La pluie est tombée ce mardi matin sur le port chinois de Tianjin, ravivant les craintes de contamination par le cyanure. L'eau pourrait faire réagir les produits chimiques et les diffuser plus largement dans l'air. Pour ceux qui ont tout perdu, c’est une problématique de plus. C'est le cas notamment des habitants d'Harbour City, une résidence cossue ravagée par la catastrophe.
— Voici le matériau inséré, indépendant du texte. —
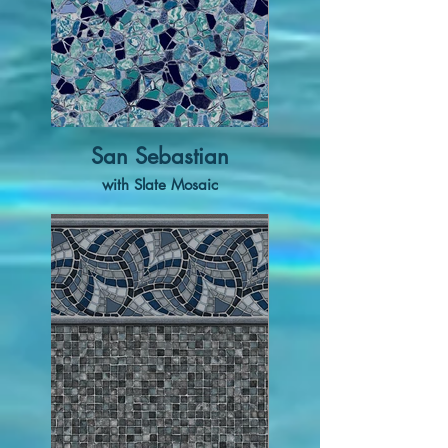
San Sebastian
with Slate Mosaic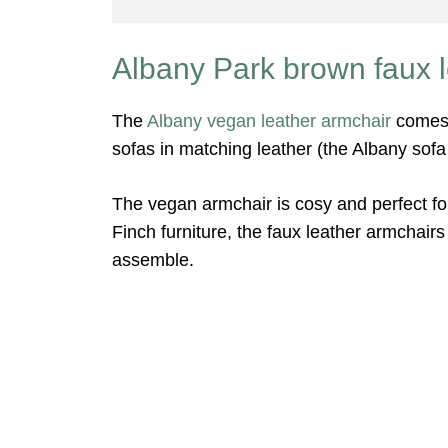
Albany Park brown faux l
The
Albany vegan leather armchair
comes 
sofas in matching leather (the Albany sofa
The vegan armchair is cosy and perfect for
Finch furniture, the faux leather armchair
assemble.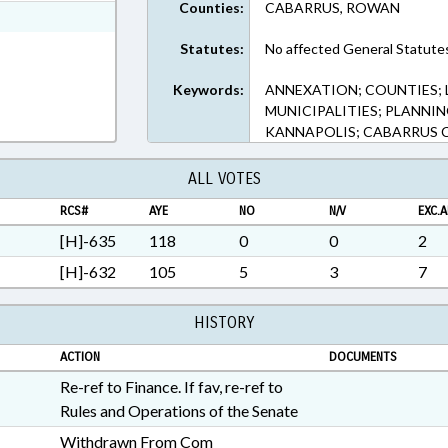
Counties:
CABARRUS, ROWAN
ext Format
Statutes:
No affected General Statute
Keywords:
ANNEXATION; COUNTIES;
MUNICIPALITIES; PLANNI
KANNAPOLIS; CABARRUS
ALL VOTES
RCS#
AYE
NO
N/V
EXC.A
[H]-635
118
0
0
2
[H]-632
105
5
3
7
HISTORY
ACTION
DOCUMENTS
Re-ref to Finance. If fav, re-ref to
Rules and Operations of the Senate
Withdrawn From Com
« Cette nuit-là, après la vague d'explosions, mon appartement était totalement sens dessus dessous. Avoir logé des gens aussi près d'un entrepôt rempli de produits chimiques, c'était extrêmement risqué. Nous l'ignorions complètement », dénonce un rescapé. Masque antipollution sur le visage, il se tient sur ses béquilles. Il s'est blessé au pied alors qu'il fuyait son appartement, situé à seulement quelques centaines de mètres de l'entrepôt.

Alors que les opérations de secours continuent, le jeune homme assure que rien ne lui a été proposé de la part du gouvernement, alors qu’il espère obtenir une juste indemnisation. « J'ai fait tant de sacrifices pour acheter cet appartement », déplore-t-il. « Je suis triste qu'aujourd'hui mon logement ne vaille plus rien. On nous a dit que des fumées toxiques pourraient s'échapper. C'est trop dangereux, je quitte donc Tianjin pour rejoindre ma famille à Handan dans la province du Hebei. » Sa résidence ressemble aujourd’hui à une ville fantôme. Personne ne sait si un jour un retour sera envisageable pour lui comme pour ses voisins.